According to loan software company Ellie Mae, the 30-year mortgage rate averaged 3.42% in June (the most recent data available), down from 3.44% in May.
This is higher than Freddie Mac’s 3.03% average because it factors in low credit and low-down-payment conventional loan closings, which tend to come with higher rates. Plus, it’s a more delayed report, and rates have been dropping.
Lower credit score borrowers can use conventional loans, but these loans are more suited for those with decent credit and at least 3% down. Five percent down is preferable due to higher rates that come with lower down payments.
Twenty percent of equity is preferred when refinancing.
With adequate equity in the home, a conventional refinance can pay off any loan type. Got an Alt-A, subprime, or high-PMI loan? A conventional refi can take care of it.
For instance, say you purchased a home three years ago with an FHA loan at 3.5% down. Since then, home values have skyrocketed.
You now have 20% equity, so you can refinance into a conventional loan and eliminate FHA mortgage insurance.
This could be a savings of hundreds of dollars per month, even if your interest rate goes up.
Getting rid of mortgage insurance is a big deal. This mortgage calculator with PMI estimates your current mortgage insurance cost. Enter a 20% down payment to see your new payment without PMI.
Find a low conventional loan rate. Start here. (Aug 18th, 2020)
FHA mortgage rates
FHA is currently the go-to program for home buyers who may not qualify for conventional loans.
The good news is that you will get a similar rate — or even lower — with an FHA loan than you will with conventional.
Related: Read more about FHA costs and requirements on our FHA loan calculator page.

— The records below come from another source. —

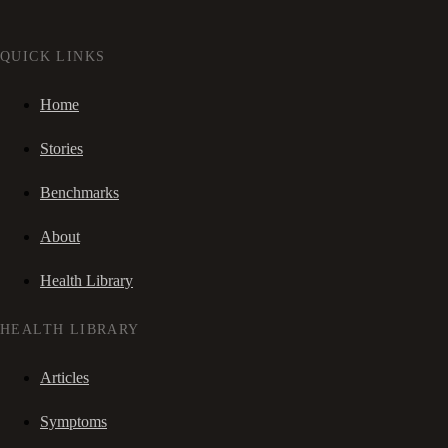
QUICK LINKS
Home
Stories
Benchmarks
About
Health Library
HEALTH LIBRARY
Articles
Symptoms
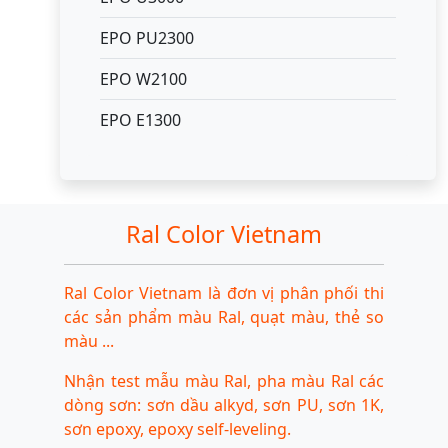
EPO PU2300
EPO W2100
EPO E1300
Ral Color Vietnam
Ral Color Vietnam là đơn vị phân phối thi
các sản phẩm màu Ral, quạt màu, thẻ so
màu ...
Nhận test mẫu màu Ral, pha màu Ral các
dòng sơn: sơn dầu alkyd, sơn PU, sơn 1K,
sơn epoxy, epoxy self-leveling.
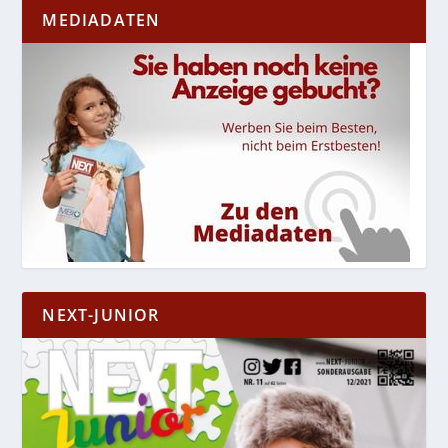
MEDIADATEN
NEXT-JUNIOR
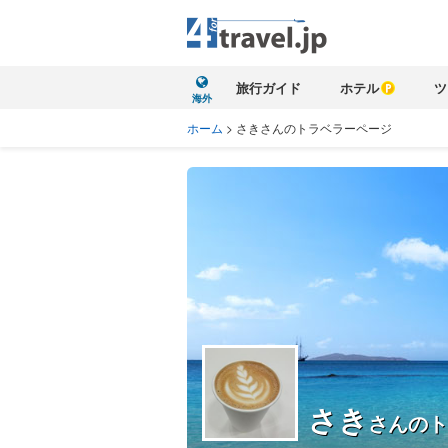
旅行ガイド
ホテル
ツ
海外
ホーム
>
さきさんのトラベラーページ
さき
さんのト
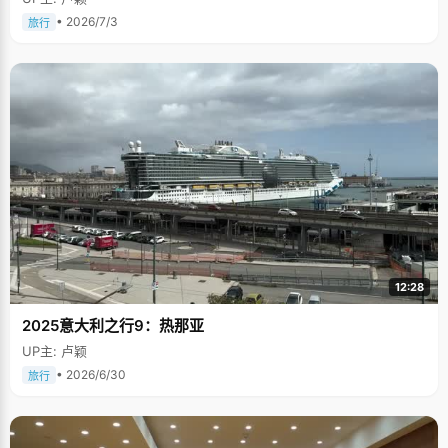
• 2026/7/3
旅行
12:28
2025意大利之行9：热那亚
UP主: 卢颖
• 2026/6/30
旅行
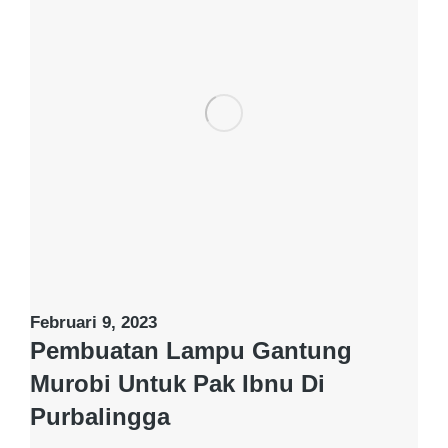
Februari 9, 2023
Pembuatan Lampu Gantung
Murobi Untuk Pak Ibnu Di
Purbalingga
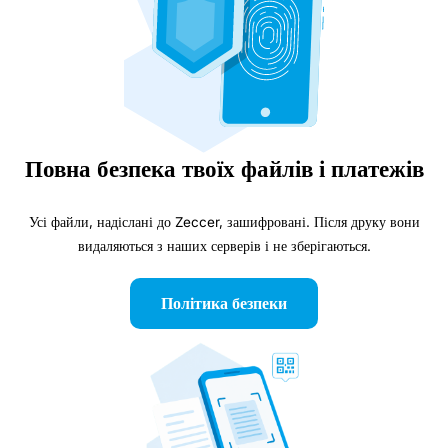
Повна безпека твоїх файлів і платежів
Усі файли, надіслані до Zeccer, зашифровані. Після друку вони
видаляються з наших серверів і не зберігаються.
Політика безпеки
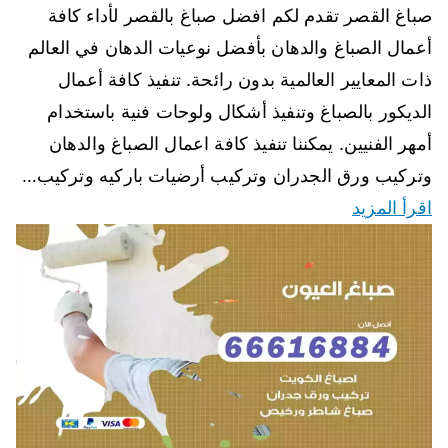
صباغ القصر تقدم لكم افضل صباغ بالقصر لأداء كافة
أعمال الصباغ والدهان بأفضل نوعيات الدهان في العالم
ذات المعايير العالمية بدون رائحة. تنفيذ كافة أعمال
الديكور بالصباغ وتنفيذ أشكال ولوحات فنية باستخدام
أمهر الفنيين. يمكننا تنفيذ كافة اعمال الصباغ والدهان
وتركيب ورق الجدران وتركيب أرضيات باركيه وتركيب…
اقرأ المزيد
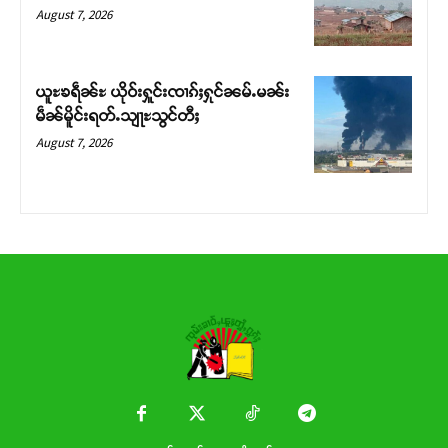
Donate Now
August 7, 2026
ယူႊၶရဵၼ်ႊ ယိုဝ်းႁူင်းၸၢၵ်ႈႁုင်ၼမ်ႉမၼ်း
မဵၼ်မိူင်းရတ်ႉသျႃႊသွင်တီႈ
August 7, 2026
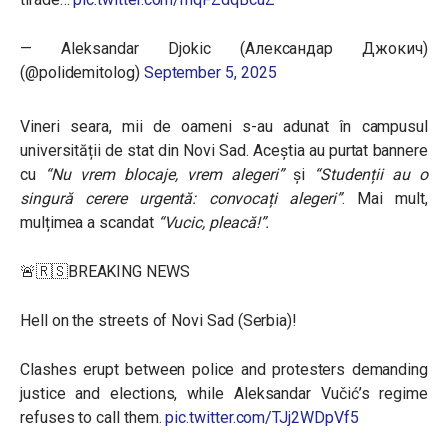
— Aleksandar Djokic (Александар Джокич)
(@polidemitolog)
September 5, 2025
Vineri seara, mii de oameni s-au adunat în campusul
universității de stat din Novi Sad. Aceștia au purtat bannere
cu
“Nu vrem blocaje, vrem alegeri”
și
“Studenții au o
singură cerere urgentă: convocați alegeri”
. Mai mult,
mulțimea a scandat
“Vucic, pleacă!”.
🚨🇷🇸BREAKING NEWS
Hell on the streets of Novi Sad (Serbia)!
Clashes erupt between police and protesters demanding
justice and elections, while Aleksandar Vučić’s regime
refuses to call them.
pic.twitter.com/TJj2WDpVf5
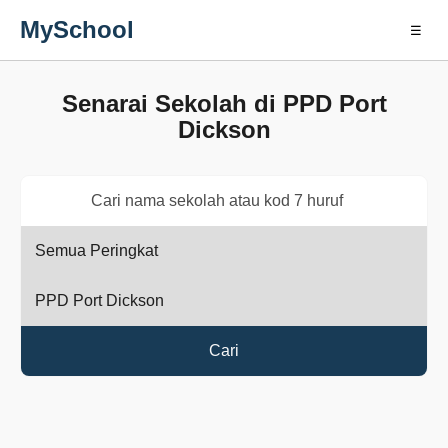
MySchool
☰
Senarai Sekolah di PPD Port
Dickson
Cari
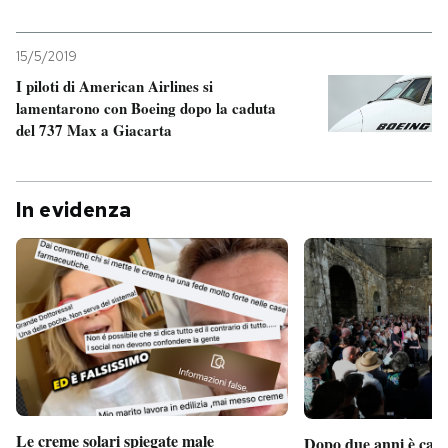
15/5/2019
I piloti di American Airlines si
lamentarono con Boeing dopo la caduta
del 737 Max a Giacarta
In evidenza
Le creme solari spiegate male
Dopo due anni è camb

According to loan software company Ellie Mae, which processes more than 3 million loans per year, FHA loan rates averaged 3.41% in June, a bit lower than the average conventional rate.
Another interesting stat from Ellie Mae: About 20% of all FHA loans are issued to applicants with scores below 650.
FHA loans come with mortgage insurance. But the overall cost is not much more than for conventional loans.
A little-known program, called the FHA streamline refinance, lets you convert your current FHA loan into a new one at a lower rate if rates are now lower.
An FHA streamline requires no W2s, pay stubs, or tax returns. And you don’t need an appraisal, so home value doesn’t matter.
Learn more about the FHA streamline refinance here.
Find low FHA rates. Start here. (Aug 18th, 2020)
VA mortgage rates
Homeowners with a VA loan currently are eligible for the ever-popular VA streamline refinance.
No income, asset, or appraisal documentation is required.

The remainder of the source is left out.